Along Twelve Yards Road |
I bobbed out to get a new monthly travelcard (I won't be using it much but having it just in case will be a handy crutch during the lockdown) and as I was on the train home I stayed on the extra five minutes and got off at Irlam for a walk up Irlam Moss.
Walking up Liverpool Road under the railway bridges there was a hell of a racket as a pair of mistle thrushes defended their Himalayan rowan tree against invading blackbirds. Sheer force of numbers won, which just ratcheted up the noise levels a lot.
Irlam Moss |
Astley Road was busy with walkers and cyclists but not stressfully so. The hedgerows were full of small birds, alternating mixed tit flocks and flocks of finches. All the tit flocks had long-tailed tits in the vanguard, followed by great and blue tits (oddly I didn't see any coal tits today) and a few hangers-on, usually chaffinches but one flock had a couple of goldcrests and some house sparrows in tow. The finch flocks were chaffinches with some goldfinches, I looked in vain for siskins, redpolls or bramblings. The first flock I bumped into was quite big for this time of year, forty or so chaffinches and a dozen goldfinches. The finch flocks will be bigger after Christmas. Blackbird numbers were well up this time, most of them feeding in the leaf litter at the bases of hedgerows as nearly all the berries have now been stripped.
Just a couple of kestrels today, and no buzzards (I didn't see a single one all day, which is very unusual).

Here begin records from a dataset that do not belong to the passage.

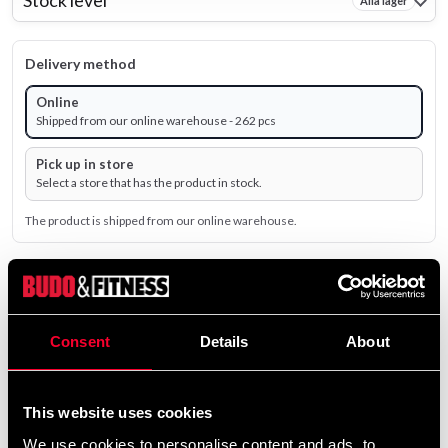
Stock level
Alla lager
Delivery method
Online
Shipped from our online warehouse - 262 pcs
Pick up in store
Select a store that has the product in stock.
The product is shipped from our online warehouse.
35 SEK
Excl. TAX: 28.00 SEK
Consent
Details
About
remove
add
Add to cart
This website uses cookies
We use cookies to personalise content and ads, to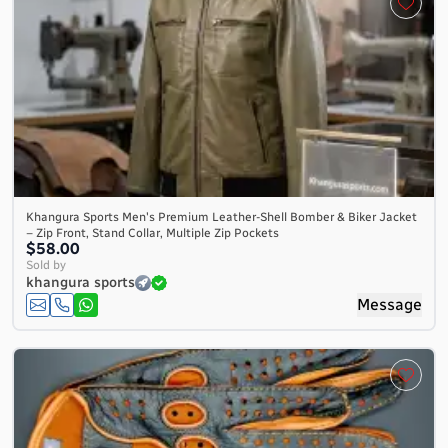
Khangura Sports Men's Premium Leather-Shell Bomber & Biker Jacket
– Zip Front, Stand Collar, Multiple Zip Pockets
$58.00
Sold by
khangura sports
Message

That big flock of pigeons was back on the same turf field but there were fewer crows about and no gulls.
Chat Moss |
The lane got busier towards Four Lanes End and there was a lot of foot traffic to and from Little Woolden Moss, where I guess people had parked their cars. I didn't fancy dealing with a crowd scene there, there isn't enough room for one, I'll come back to it on a week day. Twelve Yards Road, in contrast, was very quiet and I only met half a dozen walkers and a family of cyclists.
All the carrion crows I hadn't seen on Irlam Moss seemed to have joined the Chat Moss regulars, on one field there were thirty-six of them, plus a dozen rooks and forty-odd jackdaws. A cloud of jackdaws rose from Croxden's Moss, the result of a bunch of lads riding scrambler bikes rather than the appearance of a bird of prey. One of the flooded fields held a mixed flock of a few dozen woodpigeons and a score of stock doves. As I was picking out the runners and riders in a finch flock in a clump of beech trees — and found the only yellowhammer of the day — a lone fieldfare flew over. A lone fieldfare is a puzzling thing, like a single long-tailed tit, it was ten minutes before I found the rest of the flock.
I bumped into the biggest mixed tit flock of the day at the bottom of Cutnook Lane: two dozen long-tailed tits, a dozen blue tits, half a dozen great tits, and a couple of goldcrest with goldfinches, chaffinches and a great spotted woodpecker tagging along.
Thence back into Irlam and home for a rather late breakfast.